If organizers sell out the Whiteside Theater this year, Kleiner said, the tally could approach $10,000.
And it's a cause that Karbo, who's the author of the Kick-Ass Women book series, finds appealing.
"All fun and good times aside," she said, "it really is a pretty sobering and wonderful benefit. ... It's really sort of appalling that the state of Oregon has as much hunger as we do."
So when the organizers asked Karbo, who read at last year's Magic Barrel, to emcee this year's event, she readily accepted. "It's a fantastic event," she said. "I had such a good time last year."
She does have a challenge in that she's following last year's emcee, Corvallis writer and Oregon State University creative writing teacher Elena Passarello, who brought her considerable performance experience to the task.
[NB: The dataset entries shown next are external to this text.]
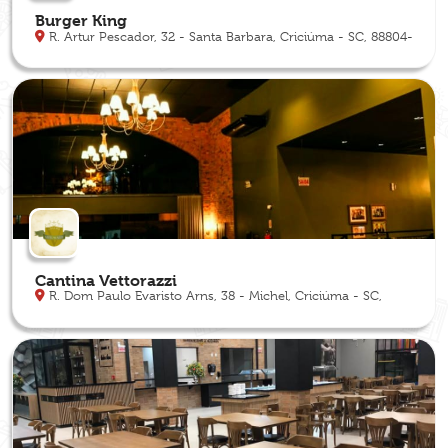
Burger King
R. Artur Pescador, 32 - Santa Barbara, Criciúma - SC, 88804-
030
Cantina Vettorazzi
R. Dom Paulo Evaristo Arns, 38 - Michel, Criciúma - SC,
88803-090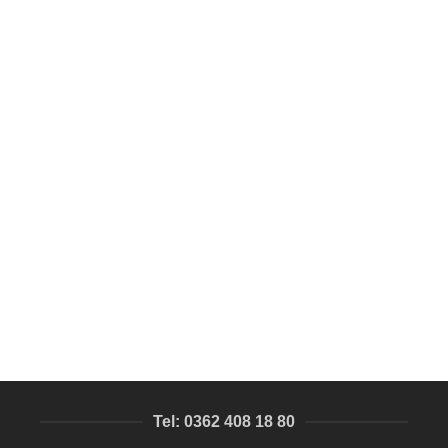
SEPETE EKLE
QR etiket, 3 mm taban, kalın ürün
QR Kod baskılı metal etiket
85,55
₺
Tel: 0362 408 18 80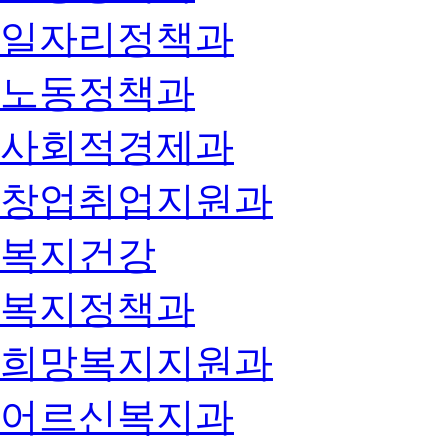
일자리정책과
노동정책과
사회적경제과
창업취업지원과
복지건강
복지정책과
희망복지지원과
어르신복지과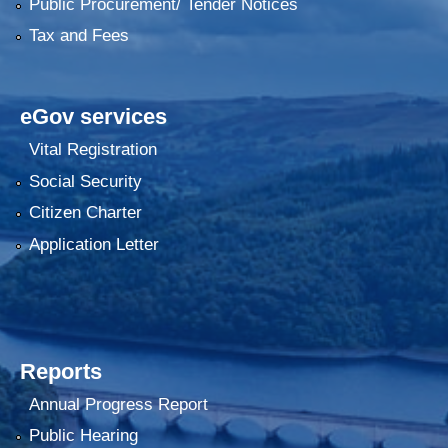
Public Procurement/ Tender Notices
Tax and Fees
eGov services
Vital Registration
Social Security
Citizen Charter
Application Letter
Reports
Annual Progress Report
Public Hearing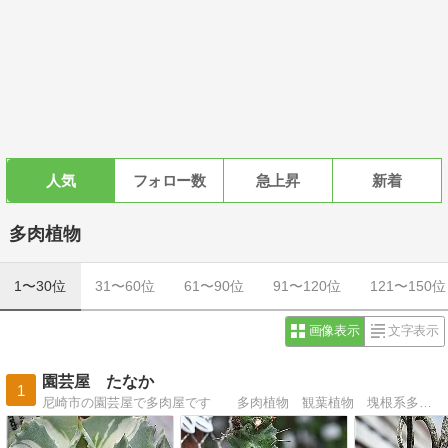
人気
フォロー数
急上昇
新着
多肉植物
1〜30位
31〜60位
61〜90位
91〜120位
121〜150位
画像表示
文字表示
園芸屋 たなか
1
尼崎市の園芸屋で多肉屋です 多肉植物 観葉植物 塊根系多肉植物などを販売 日々の園芸作業や出来事など・・・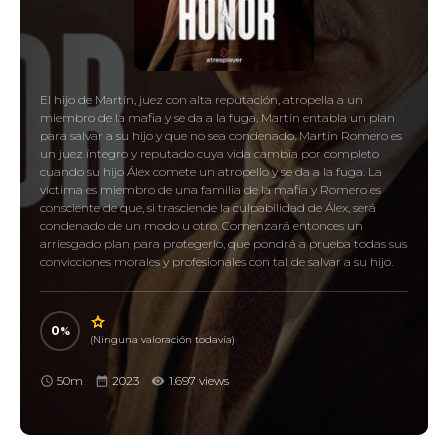
El hijo de Martín, juez con alta reputación, atropella a un
miembro de la mafia y se da a la fuga. Martín entabla un plan
para salvar a su hijo y que no sea condenado. Martín Romero es
un juez íntegro y reputado cuya vida cambia por completo
cuando su hijo Álex comete un atropello y se da a la fuga. La
víctima es miembro de una familia de la mafia y Romero es
consciente de que, si trasciende la culpabilidad de Álex, será
condenado de un modo u otro. Comenzará entonces un
arriesgado plan para protegerlo, que pondrá a prueba todas sus
convicciones morales y profesionales con tal de salvar a su hijo.
0
(Ninguna valoración todavía)
50m
2023
1.697 views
But Karbo is hoping that the auction energizes the audience — and hinted that another author on Friday's bill might be planning a similar stunt.
The committee that organizes each year's Magic Barrel event aims for a blend of writers, so each year features fiction, nonfiction and poetry. The writers each get seven minutes to read and can only read once every five years, to keep each year's lineup fresh.
Still, Kleiner said, "there's no shortage of writers in Oregon," and added that those writers increasingly are interested in appearing at The Magic Barrel.
"This is a great place to read," he said of the event's new home, the Whiteside Theatre, "and for a really good cause."
And getting a chance to read to an audience that numbers in the hundreds is an unusual opportunity for writers: Karbo noted that writing, by its nature, is a solitary occupation, and a reading even at a big bookstore might draw 50 or so people.
So standing on the stage at the Whiteside and gazing out at a packed house of hundreds is something special, Karbo said: "It's not just a bunch of folding chairs in the rec room."
Kleiner said Magic Barrel organizers occasionally hear suggestions about how they should raise the $10 admission fee: After all, the argument goes, a higher ticket price could net more money for Food Share.
But organizers want to keep the event accessible to a wide population: "At $10 apiece, you can bring friends and family. Keeping the entrance fee low welcomes the wider community."
And it might leave you with some extra cash in your wallet. Just in case you wanted to buy your way into Karen Karbo's novel.